Ensembl / ensembl-vep

The Ensembl Variant Effect Predictor predicts the functional effects of genomic variants
https://www.ensembl.org/vep
Apache License 2.0
437 stars 150 forks source link

Allow passing a github token to avoid rate limit errors #1687

Open dvg-p4 opened 1 month ago

dvg-p4 commented 1 month ago

Describe the issue

As mentioned in https://github.com/Ensembl/ensembl-vep/issues/566, INSTALL.pl's update (and check-for-update) procedures use the GitHub REST API, and thus are susceptible to fail if you exceed the rate limit. Currently, the calls to the GH API are unauthenticated, and thus subject to the relatively low 60 requests/hour/IP limit. This is particularly a problem in systems such as ours where (as far as I can tell) the corporate network causes queries from thousands of users to appear as if coming from the same IP, leaving the GH API perpetually timed-out.
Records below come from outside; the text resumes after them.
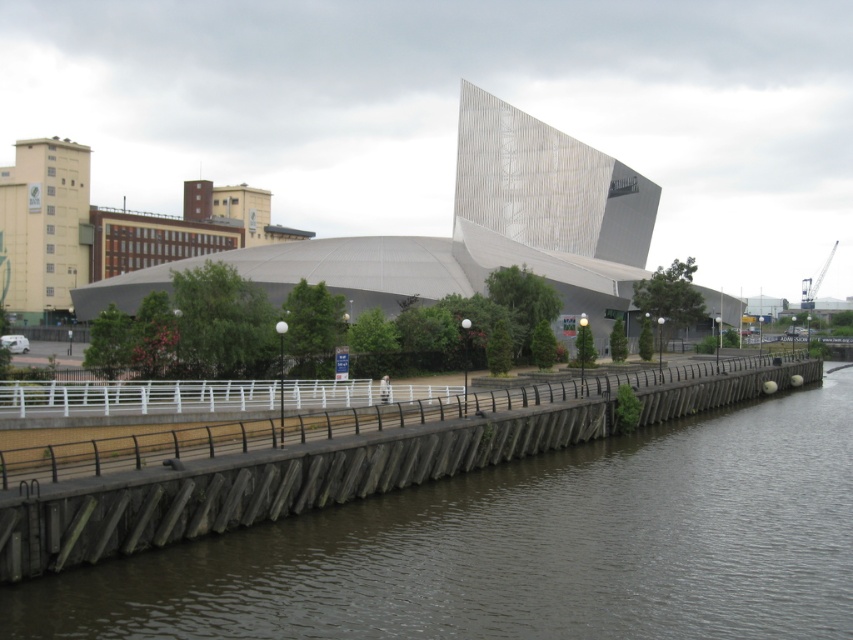 Question: Does brown concrete river at lower left appear on the left side of white concrete bridge at center?

Choices:
 (A) yes
 (B) no

Answer: (B)

Question: Which of the following is the closest to the observer?

Choices:
 (A) (238, 250)
 (B) (544, 572)

Answer: (B)

Question: Is brown concrete river at lower left to the left of white concrete bridge at center from the viewer's perspective?

Choices:
 (A) no
 (B) yes

Answer: (A)

Question: Which object appears closest to the camera in this image?

Choices:
 (A) white concrete bridge at center
 (B) brown concrete river at lower left

Answer: (B)

Question: From the image, what is the correct spatial relationship of brown concrete river at lower left in relation to white concrete bridge at center?

Choices:
 (A) above
 (B) below

Answer: (B)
I suggest that VEP's INSTALL.pl script should allow passing a github personal access token, and/or read one from the GITHUB_TOKEN envar. This increases the rate limit to 5,000 requests per hour, and makes it per user rather than per IP, allowing virtually unlimited access in all reasonable scenarios.

To do this manually, I've found the following workaround: Edit INSTALL.pl, changing this line: https://github.com/Ensembl/ensembl-vep/blob/31a3581b84495b617b2f3980da6c6313ca6d238f/INSTALL.pl#L1806 to

     my $response = `curl -s -o $file -w '%{http_code}' --header "Authorization: Bearer <your github PAT>" --location "$url" `; 

Note that you should only use this workaround with a read-only PAT, since it does incidentally send your PAT in the header to every other site that this script downloads from.

I presume doing the same but with an actual variable instead of a hardcoded PAT, and only when the particular download is actually from github and a token is provided, would solve this issue more robustly.

Additional information

System

Full VEP command line

./INSTALL.pl

Full error message

curl failed (403), trying to fetch using LWP::Simple LWP::Simple failed (403), trying to fetch using HTTP::Tiny ERROR: Failed last resort of using HTTP::Tiny to download https://api.github.com/repos/Ensembl/ensembl-vep

likhitha-surapaneni commented 3 weeks ago

Hi @dvg-p4 , thank you for letting us know about this. We will try to look into this in the upcoming releases.